Şişman abinin duyarsızlığından sonra artık yardım isteyen gözlerle bakmaktan vaz geçip kendi işimi kendim halletmeye karar verdim.Kapıyı bir zorladım olmadı,iki zorladım olmadı en sonun da Malkaçoğlu'nun Allahtan güç alıp Bizans hücrelerinin parmaklarını yamultmasından feyz alıp , bende "Allahım bana güç ver" edasıyla kapıyı tüm enerjimle zorlayarak açmayı başardım.Vagounun içinde artık vucudumun %100'üne sahiptim ama kahkahalar da %1'lik bir azalma bile olmamıştı,ben de bulunduğum noktadan en uzak noktaya kadar yürüdüm ve kafamı eğip bir köşede kıpkırmızı bir vaziyette ilk durağa gelmemizi bekledim...
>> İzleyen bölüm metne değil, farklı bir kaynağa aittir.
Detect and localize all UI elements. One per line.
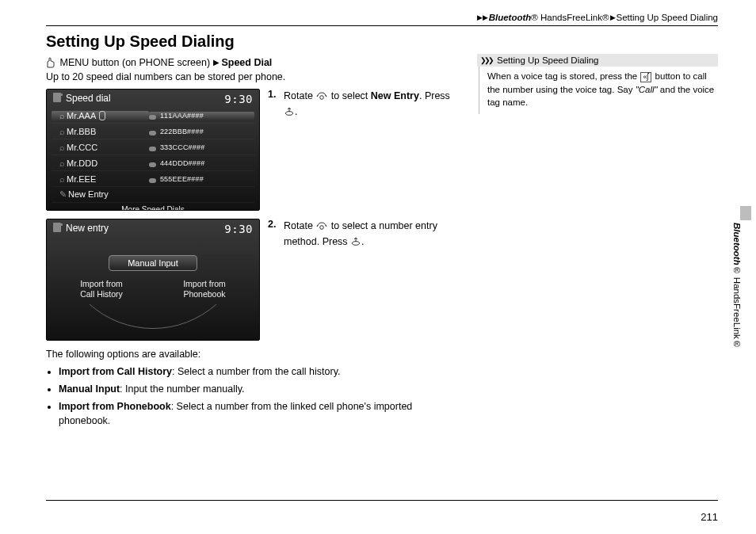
shot1-more: More Speed Dials [47, 205, 259, 211]
breadcrumb-sec1-b: ® HandsFreeLink® [531, 13, 609, 22]
intro-text: Up to 20 speed dial numbers can be store… [46, 71, 460, 82]
screenshot-new-entry: New entry 9:30 Manual Input Import from … [46, 219, 260, 341]
list-item: ✎New Entry [52, 187, 254, 203]
page-title: Setting Up Speed Dialing [46, 32, 718, 51]
hand-icon [46, 57, 55, 68]
breadcrumb-sec2: Setting Up Speed Dialing [617, 13, 719, 22]
menu-path-left: MENU button (on PHONE screen) [59, 57, 210, 68]
chevrons-icon: ❯❯❯ [480, 56, 497, 64]
step-number: 2. [268, 219, 279, 250]
shot1-title: Speed dial [66, 93, 111, 104]
phone-icon [53, 93, 61, 102]
shot1-clock: 9:30 [224, 93, 253, 105]
list-item: Import from Phonebook: Select a number f… [59, 399, 460, 428]
breadcrumb-arrow-icon: ▶▶ [476, 13, 489, 21]
svg-point-1 [286, 112, 293, 116]
options-intro: The following options are available: [46, 349, 460, 360]
breadcrumb: ▶▶Bluetooth® HandsFreeLink®▶Setting Up S… [46, 13, 718, 24]
press-dial-icon [284, 106, 294, 120]
step1-text: Rotate [284, 90, 315, 101]
arc-icon [82, 304, 224, 331]
svg-point-0 [320, 96, 324, 100]
shot2-title: New entry [66, 223, 109, 234]
phone-icon [53, 223, 61, 232]
side-tab: Bluetooth® HandsFreeLink® [727, 206, 746, 364]
list-item: ⌕Mr.EEE555EEE#### [52, 171, 254, 187]
menu-path: MENU button (on PHONE screen) ▶ Speed Di… [46, 57, 460, 68]
list-item: ⌕Mr.AAA111AAA#### [52, 108, 254, 124]
list-item: ⌕Mr.BBB222BBB#### [52, 124, 254, 139]
triangle-icon: ▶ [213, 58, 222, 67]
options-list: Import from Call History: Select a numbe… [46, 364, 460, 429]
menu-path-right: Speed Dial [221, 57, 272, 68]
page-number: 211 [701, 511, 718, 523]
shot2-clock: 9:30 [224, 223, 253, 235]
note-body: When a voice tag is stored, press the «ʃ… [479, 67, 718, 114]
shot2-left-opt: Import from Call History [66, 279, 137, 299]
list-item: Import from Call History: Select a numbe… [59, 364, 460, 379]
svg-point-3 [353, 242, 360, 246]
press-dial-icon [351, 236, 361, 250]
list-item: ⌕Mr.DDD444DDD#### [52, 155, 254, 171]
rotate-dial-icon [316, 220, 327, 235]
step-number: 1. [268, 89, 279, 120]
step-2: 2. Rotate to select a number entry metho… [268, 219, 460, 250]
note-title: Setting Up Speed Dialing [497, 55, 599, 65]
note-header: ❯❯❯ Setting Up Speed Dialing [477, 54, 718, 67]
svg-point-2 [320, 226, 324, 230]
rule-line [46, 25, 718, 26]
list-item: ⌕Mr.CCC333CCC#### [52, 139, 254, 155]
rule-line [46, 500, 718, 501]
voice-tag-icon [99, 111, 107, 119]
screenshot-speed-dial: Speed dial 9:30 ⌕Mr.AAA111AAA#### ⌕Mr.BB… [46, 89, 260, 211]
shot2-center-pill: Manual Input [109, 255, 197, 271]
breadcrumb-sec1-a: Bluetooth [489, 13, 532, 22]
breadcrumb-arrow-icon: ▶ [609, 13, 617, 21]
step-1: 1. Rotate to select New Entry. Press . [268, 89, 460, 120]
shot2-right-opt: Import from Phonebook [169, 279, 240, 299]
list-item: Manual Input: Input the number manually. [59, 382, 460, 396]
rotate-dial-icon [316, 90, 327, 105]
talk-button-icon: «ʃ [640, 72, 651, 82]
Durağa geldik ve ben vagondan hemen indim o sırada geldiğimiz duraktan vagona binen diğer yolcular,vagonun içindekilerin neye güldüğünü anlamaya çalışıyolardı,toplasan 5 dakikayı ancak bulabilen yolculuğum kahkahaların da etkisiyle bana 5 yıl gibi gelmişti!Metro dan çıkıp dışarda yürümeye başladım ve kendi kendime yemin ettim,bundan sonra hiç bir yere geç kalmayacaktım!Kötü sayılabilecek bir olayın bana verdiği ders sayesinde o günden sonra hiç bir yere veya şeye geç kalmadım herşeyi zamanın da yapan düzenli bir insan oldum,teşekkürler beni sıkıştıran kapı,teşekkürler gülen vagon ve teşekkürler Şişman ama hızlı,Şişman ama atik abi!!!

NOT:Yalan lan hiç bir ders almadım, kendi kendime de öyle bir yemin etmedim, hala her yere ayı gibi geç alıyorum,hala düzensizim, zerre adamlık belirtim yok ehehe,allah belamı versin lan(gülüşmeler)!!!

2 yorum:

sinem dedi ki...

valla az bile gülmüşler, ben burda koptum, bi de orda olsam.. :D bundan sonra böle bişe olcaksa haber ver kaçırmayalım ;)

alengir dedi ki...

o günden beri ne zaman metronun içinde gülen birisi görsem,takip edip tenhada kıstırıyorum ve sonra...nıhahaha!!!